Mehrere Wechselrichter im Parallelbetrieb

  • Hallo ins Forum,


    ich bin ganz neu bei Euch unterwegs und hoffe, ich habe hier den richtigen Einstieg gefunden !


    Ich plane eine Anlage, mein Ziel: Möglichst kalkulierbar und preiswert produzieren, kein Schnick-Schnack, keine chinesische Cloud, einfach nur Strom "machen" ...


    Meine Idee habe ich im Anhang geschildert - bitte schaut doch mal fachmännisch / fachfraulich über das Papier.


    Die Idee basiert auf vier YUMA Roof 1600-Paketen. Warum Yuma : Komplettsystem, 12 Jahre Garantie auf den WR und 25 Jahre auf die Module,
    gute Unterkonstruktion und alles aus einer Hand (zudem wohne ich nahe Köln und kann dort alles abholen) => ich kann gut über 25 Jahre kalkulieren.


    Mein Elektromeister (ein toller Fachmann, aber leider kaum Ahnung von Solar) würde mir das bauen.
    Ich frage mich aber, ob es technisch realisierbar ist, diese 4 WR so zu betreiben und auch noch ein wenig Geld für den Überschuss der ins Netz geht,

    zu bekommen.


    Vielen Dank schon mal ins Forum

    und Gruß aus der kleinsten Stadt Deutschlands

    (was zwar nicht stimmt aber Touristen hier immer erzählt wird :)


    Thomas


    P.S.: Die KWh (auf 24 Jahre gerechnet = 2 x WR-Garantiezeiten und Tausch nach 12 Jahren), kosten bei meinem Konzept 0,061 € ...
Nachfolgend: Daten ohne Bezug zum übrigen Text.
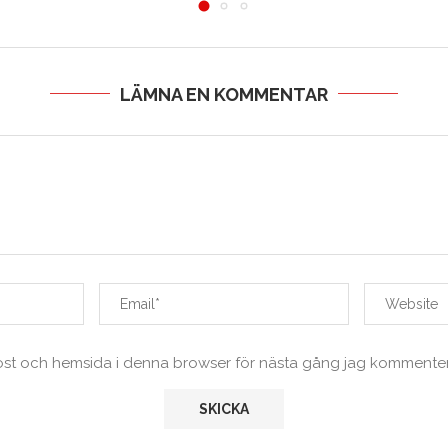
LÄMNA EN KOMMENTAR
ost och hemsida i denna browser för nästa gång jag kommenter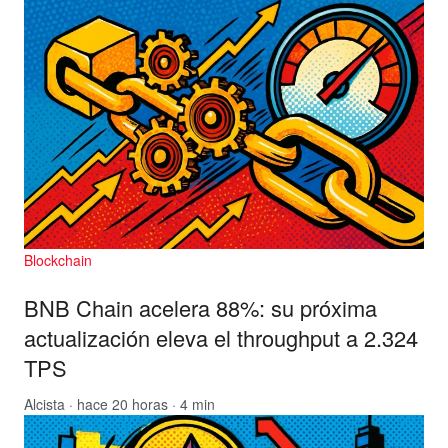
Blockchain
BNB Chain acelera 88%: su próxima
actualización eleva el throughput a 2.324
TPS
Alcista
· hace 20 horas · 4 min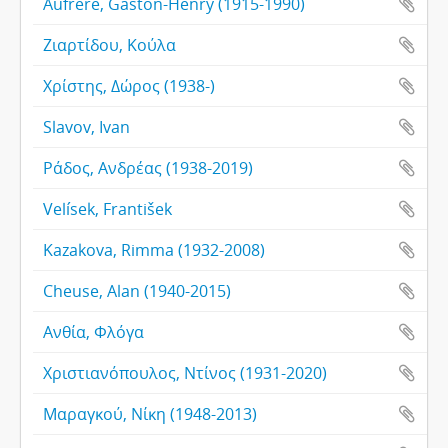
Aufrère, Gaston-Henry (1915-1990)
Ζιαρτίδου, Κούλα
Χρίστης, Δώρος (1938-)
Slavov, Ivan
Ράδος, Ανδρέας (1938-2019)
Velísek, František
Kazakova, Rimma (1932-2008)
Cheuse, Alan (1940-2015)
Ανθία, Φλόγα
Χριστιανόπουλος, Ντίνος (1931-2020)
Μαραγκού, Νίκη (1948-2013)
  • Okay, über Sinn und Unsinn kann gestritten werden , Technisch ist es möglich , die Wechselrichter müssen auf die Phasen verteilt werden , das war es .

  • Hallo André,


    Danke für die schnelle Reaktion !


    "Groß" können alle und fast hätte ich bei Enpal 12 KWp unterschrieben, mit allem PiPaPo, incl. Wallbox und 10 KW Speicher
    gut 35 K€, Produktionskosten > 0,20 €/KWh - und damit hätte uns jede nicht verbrauchte KWh richtig Geld gekostet ...


    Ich habe dann selber ermittelt, was ich bei uns produzieren kann und wo die wahrscheinlich "optimale" Anlagengröße für mich liegt (4 - 5 KWp) und dann versucht, dass preiswert (nicht billig) zu realisieren.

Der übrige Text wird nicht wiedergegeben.